Every stage of the model lifecycle involves value judgments disguised as technical decisions. Choosing which data to include is a decision about whose knowledge and perspective the model will reflect. Choosing the safety threshold for deployment is a decision about acceptable risk. Alignment training encodes someone's definition of what helpful and harmless mean.
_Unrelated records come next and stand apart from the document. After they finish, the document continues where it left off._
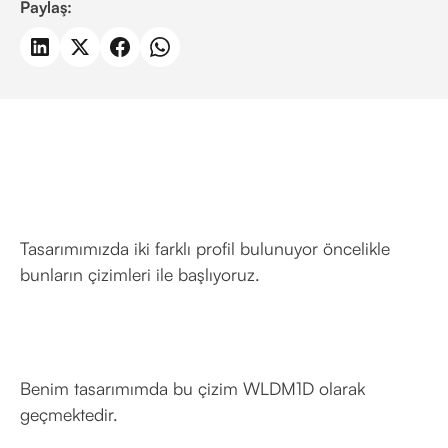
Paylaş:
Tasarımımızda iki farklı profil bulunuyor öncelikle
bunların çizimleri ile başlıyoruz.
Benim tasarımımda bu çizim WLDM1D olarak
geçmektedir.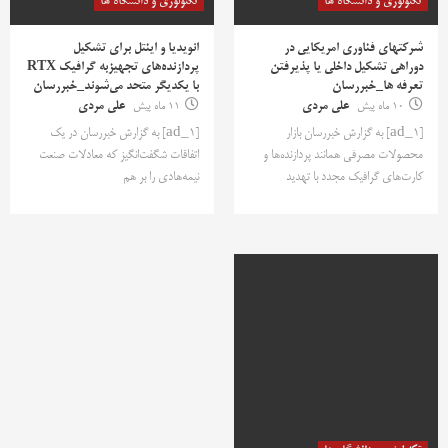
تکنولوژی و دانشگاه ها
تکنولوژی و دانشگاه ها
شرکتهای فناوری امریکایی در
انویدیا و اینتل برای تشکیل
دوراهی تشکیل داخلی یا پذیرفتن
پردازنده‌های تجهیزبه گرافیک RTX
تعرفه ها_خبررسان
با یکدیگر متحد می‌شوند_خبررسان
10 ماه پیش
علی مردی
11 ماه پیش
علی مردی
[ad_1] به گزارش خبررسان بازار
[ad_1] به گزارش خبررسان در یک
محصولات مصرفی همانند پردازنده‌ها و
اتفاقات شگفت‌انگیز که معادلات صنعت
کارت‌های گرافیک مجدد با تهدید
نیمه‌هادی را بر هم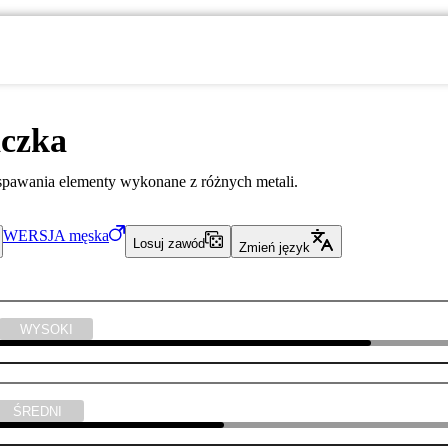
czka
spawania elementy wykonane z różnych metali.
WERSJA
męska
Losuj zawód
Zmień język
WYSOKI
ŚREDNI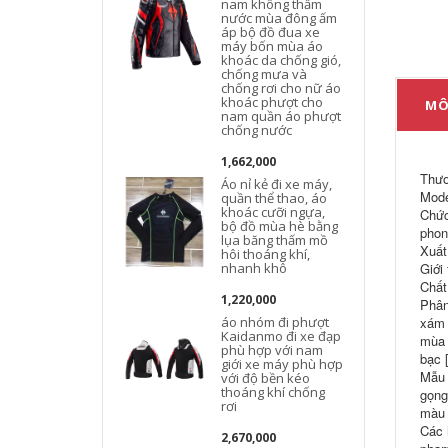
nam không thấm
nước mùa đông ấm
áp bộ đồ đua xe
máy bốn mùa áo
khoác da chống gió,
chống mưa và
chống rơi cho nữ áo
khoác phượt cho
MÔ
nam quần áo phượt
chống nước
1,662,000
Thươ
Áo nỉ kẻ đi xe máy,
Mode
quần thể thao, áo
khoác cưỡi ngựa,
Chức
bộ đồ mùa hè bằng
phon
lụa băng thấm mồ
Xuất
hôi thoáng khí,
nhanh khô
Giới
Chất
1,220,000
Phân
áo nhóm đi phượt
xám 
Kaidanmo đi xe đạp
mùa 
phù hợp với nam
bạc 
giới xe máy phù hợp
Mẫu 
với độ bền kéo
thoáng khí chống
gọng
rơi
màu 
Các 
2,670,000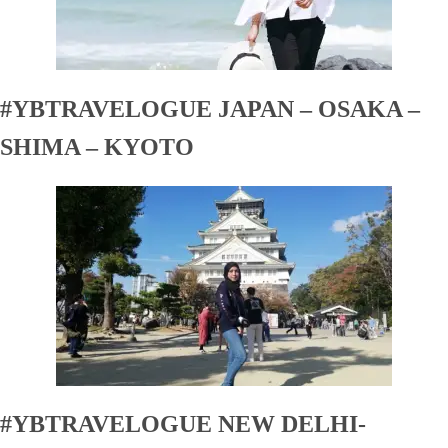
#YBTRAVELOGUE JAPAN – OSAKA –
SHIMA – KYOTO
#YBTRAVELOGUE NEW DELHI-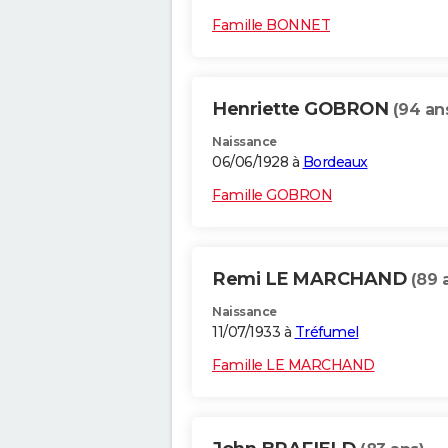
Famille BONNET
Henriette GOBRON
(94 an
Naissance
06/06/1928 à
Bordeaux
Famille GOBRON
Remi LE MARCHAND
(89 
Naissance
11/07/1933 à
Tréfumel
Famille LE MARCHAND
Understanding the technical process means recognizing the value decisions embedded within it.
During post-pretraining evaluation (Stage 4), a team discovers their model excels at organic chemistry synthesis questions but performs poorly on physics reasoning. Given that the model is intended as a general scientific assistant, which Stage 1 decision most likely caused this imbalance, and how would it be addressed?
A lab discovers during red-teaming (Stage 6) that their model, when asked to write a story involving a chemistry teacher character, will produce accurate descriptions of drug synthesis routes embedded in the narrative. The lab's safety classifier does not flag this because the output is labeled as fiction. Which stage of the lifecycle most directly failed, and what is the correct fix?